OPINIÓN

Sirenas, pero de a de veras

Seguro les va a parecer extraño, pero esta columna inicia con dos noticias: una buena y una mala. La buena: los voy a invitar a ver una historia de amor tan bella e inolvidable como Romeo y Julieta. La mala: si aceptan la invitación, van a verse obligados a echar por tierra una de tantas historias que Walt Disney se ha dedicado a malcontar.

Resulta que allá por el año de 1836, aquel gigante del cuento que fue Hans Christian Andersen recogió una antigua figura de la mitología eslava para dar forma a uno de sus cuentos más representativos: La sirenita. En él, una sirena se enamora de un príncipe y para consumar este amor, la sirena recurre a una bruja que le da a beber una pócima que la convertirá en humana a cambio de su voz. Como todo trato con brujas, éste no carece de su respectivo “plan con maña”, y además de la carencia de voz y un insoportable dolor al caminar, la bruja advierte a la sirenita que si el príncipe no la ama, morirá con el corazón roto y se convertirá en espuma de mar. Para su desgracia, el príncipe, obligado por su padre, se casa con una princesa humana y la sirenita termina convertida en un hada del aire, teniendo que realizar buenas obras durante trescientos años para que su alma viva eternamente en el cielo.

Cuando esta bella sirenita iba a la mitad de su condena, es decir, por ahí de 1989, unos guionistas de Hollywood, cuyo mejor talento es recaudar millones de dólares trastocando cuentos al por mayor, hicieron su versión light y seudoinfantil del cuento y ni modo, muchos de nosotros crecimos tragándonos semejante candidez argumental. Como siempre, no fue muy difícil “descafeinar” la historia: a la sirenita le pusieron por nombre Ariel; a la bruja, de mala-mala la bajaron a mala-pero-neutral y, para no dejarnos sin un final a la gringa, aquí sí la sirenita y el príncipe terminan juntos. Háganme el favor.

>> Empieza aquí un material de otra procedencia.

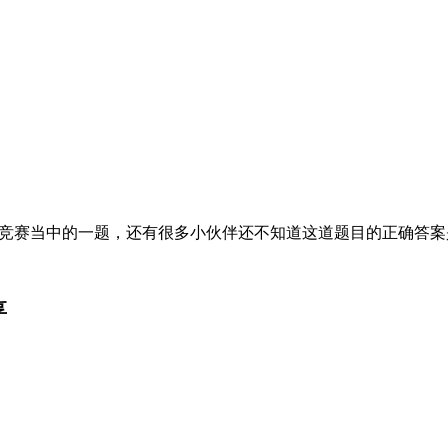
识竞赛当中的一题，还有很多小伙伴还不知道这道题目的正确答
享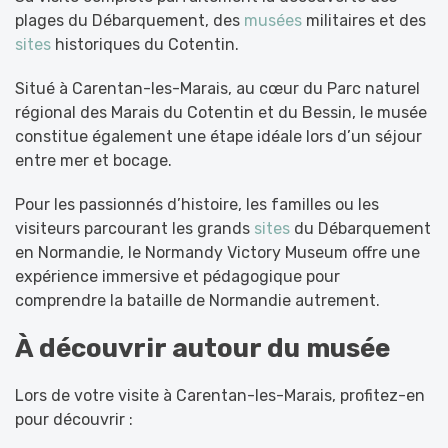
plages du Débarquement, des
musées
militaires et des
sites
historiques du Cotentin.
Situé à Carentan-les-Marais, au cœur du Parc naturel
régional des Marais du Cotentin et du Bessin, le musée
constitue également une étape idéale lors d’un séjour
entre mer et bocage.
Pour les passionnés d’histoire, les familles ou les
visiteurs parcourant les grands
sites
du Débarquement
en Normandie, le Normandy Victory Museum offre une
expérience immersive et pédagogique pour
comprendre la bataille de Normandie autrement.
À découvrir autour du musée
Lors de votre visite à Carentan-les-Marais, profitez-en
pour découvrir :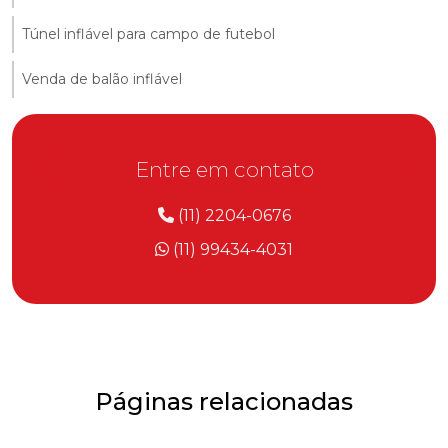
Túnel inflável para campo de futebol
Venda de balão inflável
Entre em contato
(11) 2204-0676
(11) 99434-4031
Páginas relacionadas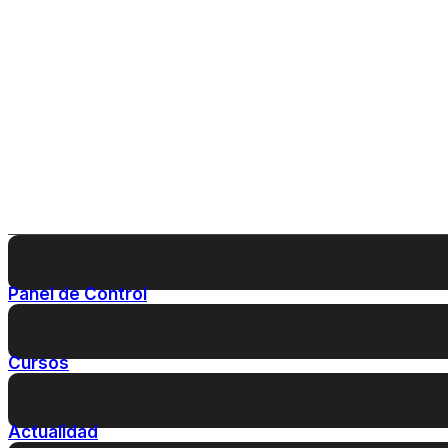
Panel de Control
Cursos
Actualidad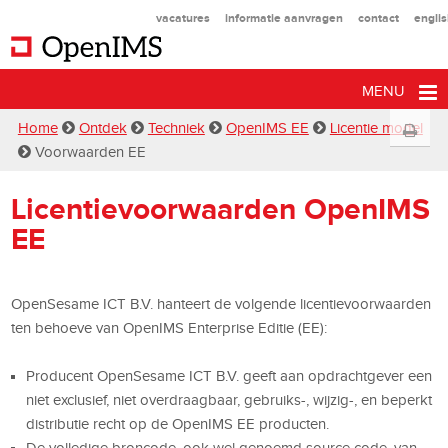
vacatures
informatie aanvragen
contact
engli
MENU
Home
Ontdek
Techniek
OpenIMS EE
Licentie model
Voorwaarden EE
Licentievoorwaarden OpenIMS
EE
OpenSesame ICT B.V. hanteert de volgende licentievoorwaarden
ten behoeve van OpenIMS Enterprise Editie (EE):
Producent OpenSesame ICT B.V. geeft aan opdrachtgever een
niet exclusief, niet overdraagbaar, gebruiks-, wijzig-, en beperkt
distributie recht op de OpenIMS EE producten.
De volledige broncode, ook wel genoemd source code, van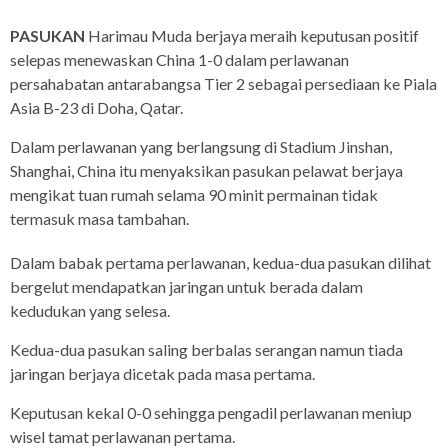
PASUKAN
Harimau Muda berjaya meraih keputusan positif
selepas menewaskan China 1-0 dalam perlawanan
persahabatan antarabangsa Tier 2 sebagai persediaan ke Piala
Asia B-23 di Doha, Qatar.
Dalam perlawanan yang berlangsung di Stadium Jinshan,
Shanghai, China itu menyaksikan pasukan pelawat berjaya
mengikat tuan rumah selama 90 minit permainan tidak
termasuk masa tambahan.
Dalam babak pertama perlawanan, kedua-dua pasukan dilihat
bergelut mendapatkan jaringan untuk berada dalam
kedudukan yang selesa.
Kedua-dua pasukan saling berbalas serangan namun tiada
jaringan berjaya dicetak pada masa pertama.
Keputusan kekal 0-0 sehingga pengadil perlawanan meniup
wisel tamat perlawanan pertama.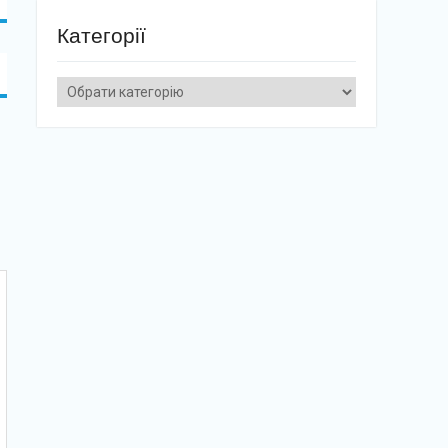
Категорії
Категорії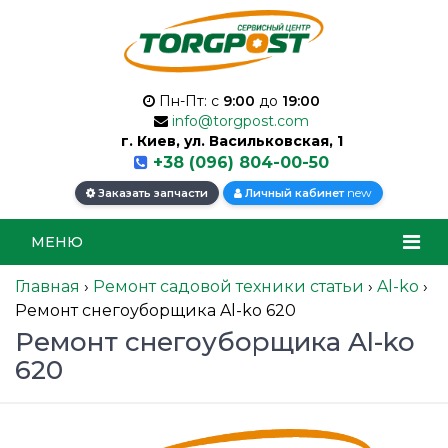
Пн-Пт: с
9:00
до
19:00
info@torgpost.com
г. Киев, ул. Васильковская, 1
+38 (096) 804-00-50
new
Заказать запчасти
Личный кабинет
МЕНЮ
Главная
›
Ремонт садовой техники статьи
›
Al-ko
›
Ремонт снегоуборщика Al-ko 620
Ремонт снегоуборщика Al-ko
620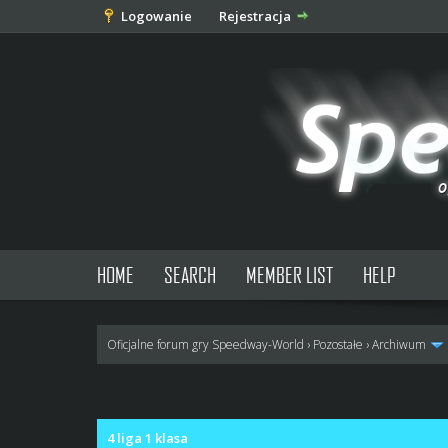
Logowanie
Rejestracja
HOME
SEARCH
MEMBER LIST
HELP
Oficjalne forum gry Speedway-World
›
Pozostałe
›
Archiwum
0 głosów - średnia: 0
1
2
3
4
5
4 liga 1 klasa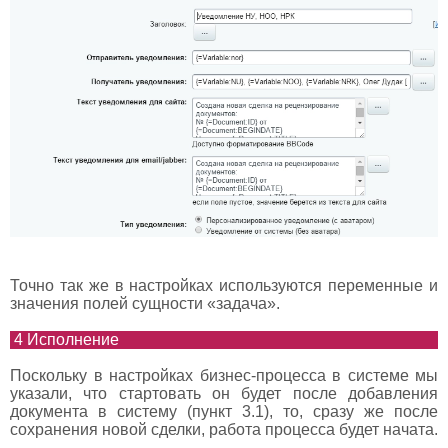
Точно так же в настройках используются переменные и
значения полей сущности «задача».
4 Исполнение
Поскольку в настройках бизнес-процесса в системе мы
указали, что стартовать он будет после добавления
документа в систему (пункт 3.1), то, сразу же после
сохранения новой сделки, работа процесса будет начата.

Afortunadamente, y como muchos de los cuentos más antiguos que existen, éste tiene sus versiones dignas, y otra de ellas, además de la de Andersen, es Rusalka, ópera en tres actos del bohemio Antonín Dvorák (1841-1904). Para esta obra mayor de la creación operística, Dvorák eligió un libreto que su compatriota, el poeta Jaroslav Kpavil (1868-1950), había escrito sin ningún propósito específico. En él, Kpavil retoma al personaje mitológico eslavo que habitaba ríos y lagunas y que, según cuentan, su canto conducía a los hombres a la perdición.

Dvorák, quien siempre quiso hacer de la ópera un arte popular como su admirado Giuseppe Verdi, se entusiasmó de tal modo con el proyecto que terminó la música entre abril y noviembre de 1900, tiempo relativamente corto para la composición de una obra de esa magnitud. Con una utilización envidiable del color orquestal que proviene de la clara influencia de Wagner; con el maravilloso Canto a la luna del primer acto que guarda dentro de sus notas una de las páginas más bellas de la ópera de todos los tiempos, Rusalka se estrenó el 31 de marzo de 1901 en el Teatro Nacional de Praga, coronado por un rotundo éxito de público y crítica.

Me guardo la sinopsis de la obra por dos razones. Una: que no pretendo aburrirlos contando el mismo cuento tres veces y, dos: porque al igual que la bruja, ésta divagación cuentístico-musical, lleva plan con maña.

Finalizo con dos noticias: una buena y la otra también. La buena: el próximo sábado 8 de febrero a las 12:00 horas, se presenta en el Teatro Principal Rusalka de Dvorák, en vivo desde el Metropolitan Opera House de Nueva York, en pantalla gigante de alta definición. La otra: la soprano estadounidense Renée Fleming será la encargada de dar vida a la historia, ésta sí bien contada, de la sirena que vendió su alma por experimentar el amor terreno. Nos vemos allá, vale la pena.